Once the pictures are removed, restate the data below word for word.
-- Dataset records follows --
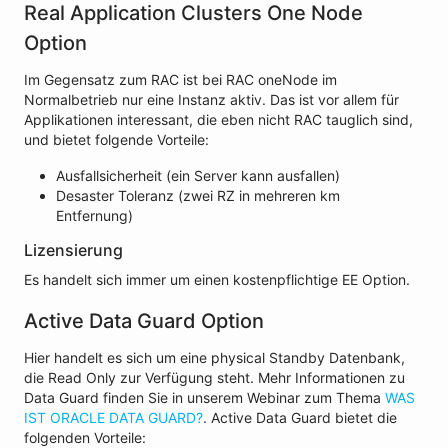
Real Application Clusters One Node
Option
Im Gegensatz zum RAC ist bei RAC oneNode im
Normalbetrieb nur eine Instanz aktiv. Das ist vor allem für
Applikationen interessant, die eben nicht RAC tauglich sind,
und bietet folgende Vorteile:
Ausfallsicherheit (ein Server kann ausfallen)
Desaster Toleranz (zwei RZ in mehreren km
Entfernung)
Lizensierung
Es handelt sich immer um einen kostenpflichtige EE Option.
Active Data Guard Option
Hier handelt es sich um eine physical Standby Datenbank,
die Read Only zur Verfügung steht. Mehr Informationen zu
Data Guard finden Sie in unserem Webinar zum Thema
WAS
IST ORACLE DATA GUARD?
. Active Data Guard bietet die
folgenden Vorteile:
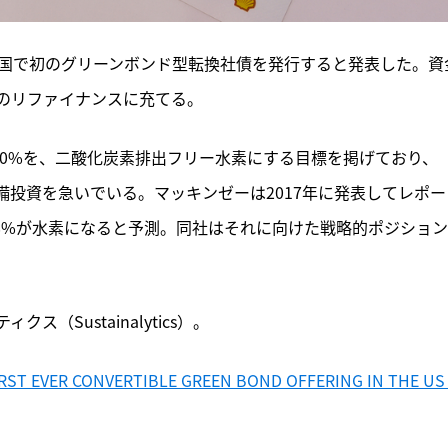
3日、米国で初のグリーンボンド型転換社債を発行すると発表した。資
のリファイナンスに充てる。
の50%を、二酸化炭素排出フリー水素にする目標を掲げており、
備投資を急いでいる。マッキンゼーは2017年に発表してレポー
18%が水素になると予測。同社はそれに向けた戦略的ポジショ
Sustainalytics）。
RST EVER CONVERTIBLE GREEN BOND OFFERING IN THE US 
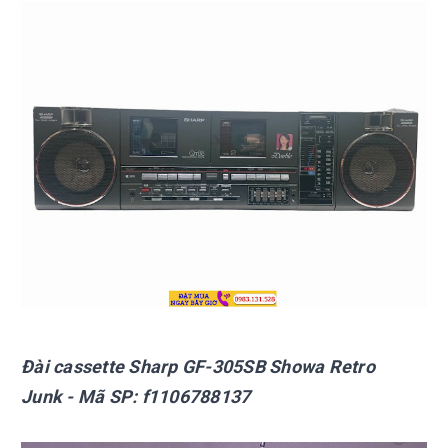
Đài cassette Sharp
GF-305SB Showa Retro
Junk
- Mã SP:
f1106788137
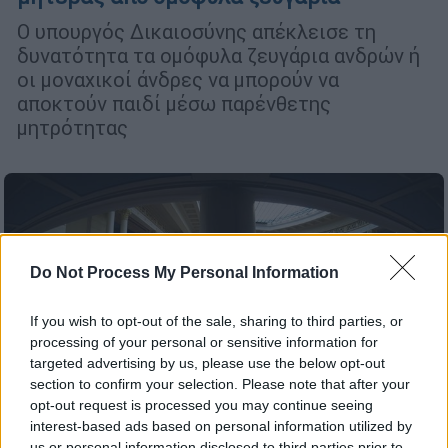
Ο υπουργός Δικαιοσύνης απέκλεισε τη
δυνατότητα τα ομόφυλα ζευγάρια ανδρών ή
οι μοναχικοί άνδρες να μπορούν να
αποκτούν παιδί μέσω παρένθετης
μητρότητας
Do Not Process My Personal Information
If you wish to opt-out of the sale, sharing to third parties, or
processing of your personal or sensitive information for
targeted advertising by us, please use the below opt-out
section to confirm your selection. Please note that after your
opt-out request is processed you may continue seeing
interest-based ads based on personal information utilized by
us or personal information disclosed to third parties prior to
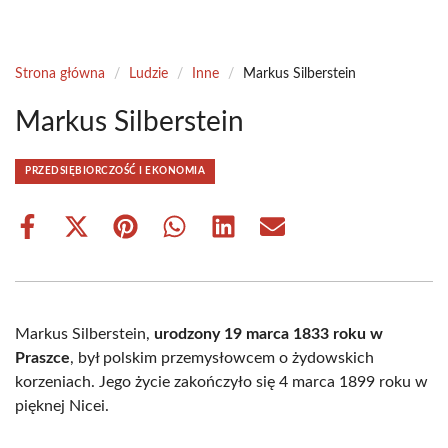
Strona główna
/
Ludzie
/
Inne
/
Markus Silberstein
Markus Silberstein
PRZEDSIĘBIORCZOŚĆ I EKONOMIA
Share
Share
Share
Share
Share
Share
on
on
on
on
on
on
Facebook
X
Pinterest
WhatsApp
LinkedIn
Email
(Twitter)
Markus Silberstein,
urodzony 19 marca 1833 roku w
Praszce
, był polskim przemysłowcem o żydowskich
korzeniach. Jego życie zakończyło się 4 marca 1899 roku w
pięknej Nicei.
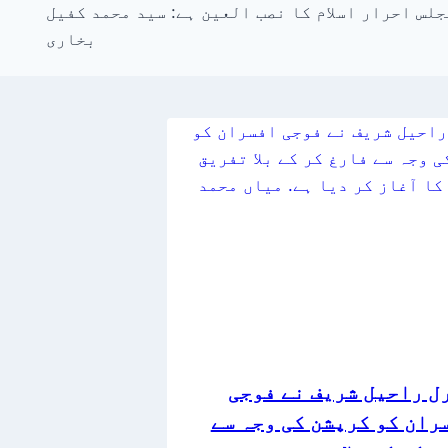
جلس احرار اسلام کا نصب العین ہے: سید محمد کفیل
بخاری
ل راحیل شریف نے فوجی
ران کو کرپشن کی وجہ سے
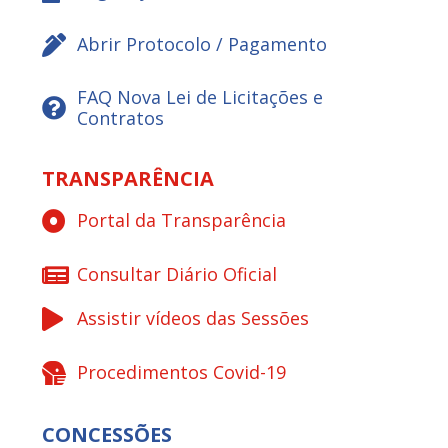
Abrir Protocolo / Pagamento
FAQ Nova Lei de Licitações e
Contratos
TRANSPARÊNCIA
Portal da Transparência
Consultar Diário Oficial
Assistir vídeos das Sessões
Procedimentos Covid-19
CONCESSÕES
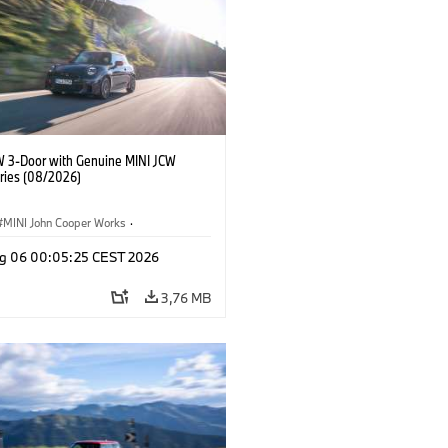
W 3-Door with Genuine MINI JCW
ries (08/2026)
MINI John Cooper Works
·
ooper Works
·
g 06 00:05:25 CEST 2026
Opcionais, Acessórios
3,76 MB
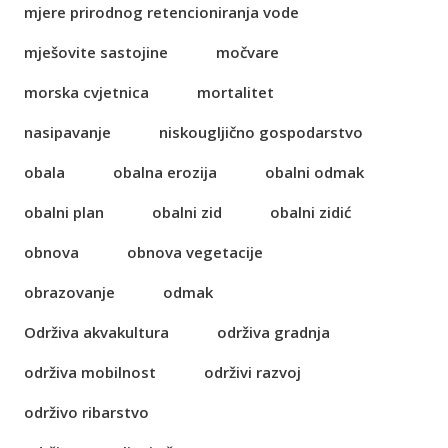
mjere prirodnog retencioniranja vode
mješovite sastojine
močvare
morska cvjetnica
mortalitet
nasipavanje
niskougljično gospodarstvo
obala
obalna erozija
obalni odmak
obalni plan
obalni zid
obalni zidić
obnova
obnova vegetacije
obrazovanje
odmak
Održiva akvakultura
održiva gradnja
održiva mobilnost
održivi razvoj
održivo ribarstvo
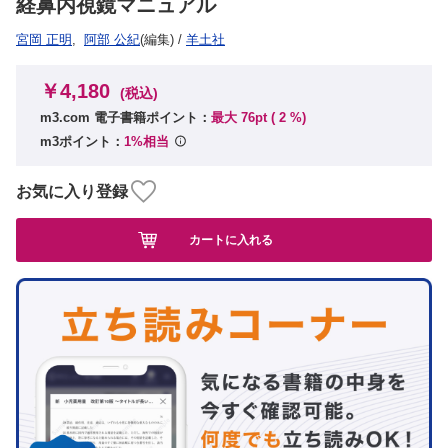
経鼻内視鏡マニュアル
宮岡 正明
,
阿部 公紀
(編集)
/
羊土社
￥4,180
(税込)
m3.com 電子書籍ポイント：
最大 76pt (
2
%)
m3ポイント：
1%相当
お気に入り登録
カートに入れる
-- Dataset records concluded --
Result for this exercise >>
Real Application Clusters One Node
Option
Im Gegensatz zum RAC ist bei RAC oneNode im
Normalbetrieb nur eine Instanz aktiv. Das ist vor allem für
Applikationen interessant, die eben nicht RAC tauglich sind,
und bietet folgende Vorteile:
Ausfallsicherheit (ein Server kann ausfallen)
Desaster Toleranz (zwei RZ in mehreren km
Entfernung)
Lizensierung
Es handelt sich immer um einen kostenpflichtige EE Option.
Active Data Guard Option
Hier handelt es sich um eine physical Standby Datenbank,
die Read Only zur Verfügung steht. Mehr Informationen zu
Data Guard finden Sie in unserem Webinar zum Thema
WAS
IST ORACLE DATA GUARD?
. Active Data Guard bietet die
folgenden Vorteile:
3日、米国で初のグリーンボンド型転換社債を発行すると発表した。資
のリファイナンスに充てる。
の50%を、二酸化炭素排出フリー水素にする目標を掲げており、
備投資を急いでいる。マッキンゼーは2017年に発表してレポー
18%が水素になると予測。同社はそれに向けた戦略的ポジショ
Sustainalytics）。
RST EVER CONVERTIBLE GREEN BOND OFFERING IN THE US 
Đài cassette Sharp
GF-305SB Showa Retro
Junk
- Mã SP:
f1106788137
Ο υπουργός Δικαιοσύνης απέκλεισε τη
δυνατότητα τα ομόφυλα ζευγάρια ανδρών ή
οι μοναχικοί άνδρες να μπορούν να
αποκτούν παιδί μέσω παρένθετης
μητρότητας
Do Not Process My Personal Information
If you wish to opt-out of the sale, sharing to third parties, or
processing of your personal or sensitive information for
targeted advertising by us, please use the below opt-out
section to confirm your selection. Please note that after your
opt-out request is processed you may continue seeing
interest-based ads based on personal information utilized by
us or personal information disclosed to third parties prior to
Strona główna
/
Ludzie
/
Inne
/
Markus Silberstein
Markus Silberstein
PRZEDSIĘBIORCZOŚĆ I EKONOMIA
Share
Share
Share
Share
Share
Share
on
on
on
on
on
on
Facebook
X
Pinterest
WhatsApp
LinkedIn
Email
(Twitter)
Markus Silberstein,
urodzony 19 marca 1833 roku w
Praszce
, był polskim przemysłowcem o żydowskich
korzeniach. Jego życie zakończyło się 4 marca 1899 roku w
pięknej Nicei.
جلس احرار اسلام کا نصب العین ہے: سید محمد کفیل
بخاری
ل راحیل شریف نے فوجی
ران کو کرپشن کی وجہ سے
Abrir Protocolo / Pagamento
FAQ Nova Lei de Licitações e
Contratos
TRANSPARÊNCIA
Portal da Transparência
Consultar Diário Oficial
Assistir vídeos das Sessões
Procedimentos Covid-19
CONCESSÕES
W 3-Door with Genuine MINI JCW
ries (08/2026)
MINI John Cooper Works
·
ooper Works
·
g 06 00:05:25 CEST 2026
Opcionais, Acessórios
3,76 MB
mjere prirodnog retencioniranja vode
mješovite sastojine
močvare
morska cvjetnica
mortalitet
nasipavanje
niskougljično gospodarstvo
obala
obalna erozija
obalni odmak
obalni plan
obalni zid
obalni zidić
obnova
obnova vegetacije
obrazovanje
odmak
Održiva akvakultura
održiva gradnja
održiva mobilnost
održivi razvoj
održivo ribarstvo
経鼻内視鏡マニュアル
宮岡 正明
,
阿部 公紀
(編集)
/
羊土社
￥4,180
(税込)
m3.com 電子書籍ポイント：
最大 76pt (
2
%)
m3ポイント：
1%相当
お気に入り登録
カートに入れる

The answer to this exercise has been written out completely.